Could she actually bring about Doug’s death? Although she is fifty-two years old, Laurel is, in some respects, naive and trusting, except when it comes to Doug’s overbearing, meddling, and overly protective sister, Abby. She tells herself repeatedly that she lacks the capacity to be a murderer, yet she goes along with Charlie’s suggestions, confiding in him, and leaning on him for unconditional support and assistance. He plays an instrumental role in Laurel’s decision-making. Both Monica and her mother warn her that Charlie’s feelings for her go beyond friendship and camaraderie. But Laurel sees him only as a lonely older widower with a big heart. Who is right?

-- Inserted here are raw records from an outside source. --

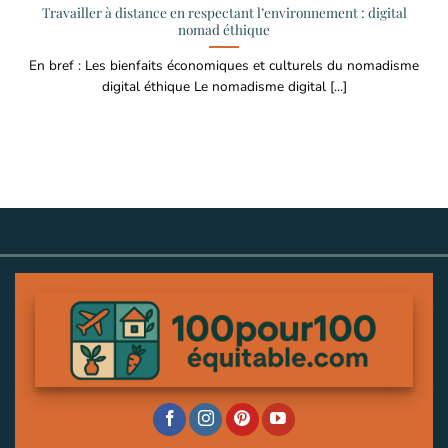
Travailler à distance en respectant l’environnement : digital
nomad éthique
En bref : Les bienfaits économiques et culturels du nomadisme
digital éthique Le nomadisme digital [...]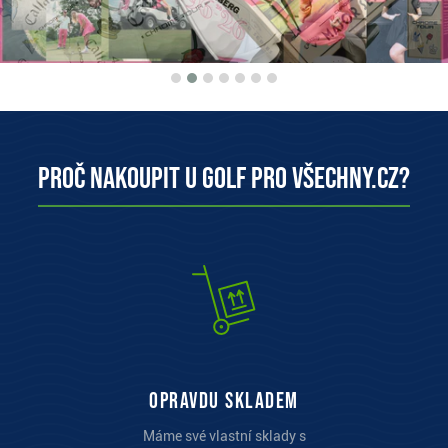
Proč nakoupit u Golf pro všechny.cz?
opravdu skladem
Máme své vlastní sklady s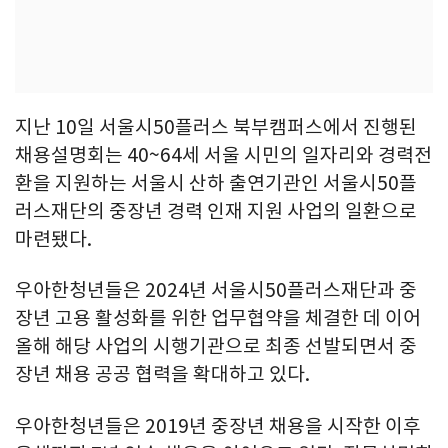
지난 10일 서울시50플러스 북부캠퍼스에서 진행된
채용설명회는 40~64세 서울 시민의 일자리와 경력전
환을 지원하는 서울시 산하 출연기관인 서울시50플
러스재단의 중장년 경력 인재 지원 사업의 일환으로
마련됐다.
우아한청년들은 2024년 서울시50플러스재단과 중
장년 고용 활성화를 위한 업무협약을 체결한 데 이어
올해 해당 사업의 시행기관으로 최종 선발되면서 중
장년 채용 공공 협력을 확대하고 있다.
우아한청년들은 2019년 중장년 채용을 시작한 이후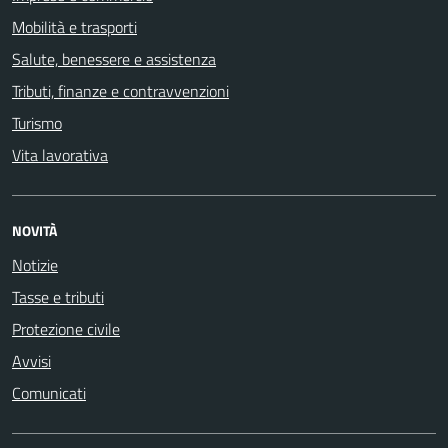
Mobilità e trasporti
Salute, benessere e assistenza
Tributi, finanze e contravvenzioni
Turismo
Vita lavorativa
NOVITÀ
Notizie
Tasse e tributi
Protezione civile
Avvisi
Comunicati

Meister wisely recognized that story would not work unless her readers failed to “relate to Laurel and understand exactly why she snapped.” And to understand the depth of and reasons for Laurel’s distress, readers must get to know Doug. He is spoiled, self-centered, and unfocused. “I had to make him irritating enough” for readers to appreciate Laurel’s feelings, Meister notes. But he is very much the “monster” that Laurel, and his sister, Abby, created. Meister cleverly portrays him as a man who has arrived at a juncture in his life he never anticipated and for which he is unprepared. In his defense, Laurel has never communicated the ways in which she has felt increasingly unfulfilled by the traditional roles they assumed early in the marriage — “he had no way of knowing she changed the rules.” And Doug is not savvy enough to intuit her discontent. But as the story progresses, it becomes clear that he is also unhappy and depressed, for reasons that mostly differ from Laurel’s. And he lacks the skills requisite to managing his own life, in part because he has never had to do so. He has been cajoled and placated so long he does not know how to fight for what he really wants any more than Laurel does, and is not above using emotional blackmail to manipulate Laurel into supplying his needs. But he plainly loves Laurel – in his own way – and his fear of losing her is actually one of the things that both attracts and repels her, trapping them in a dance of codependence that many readers will recognize.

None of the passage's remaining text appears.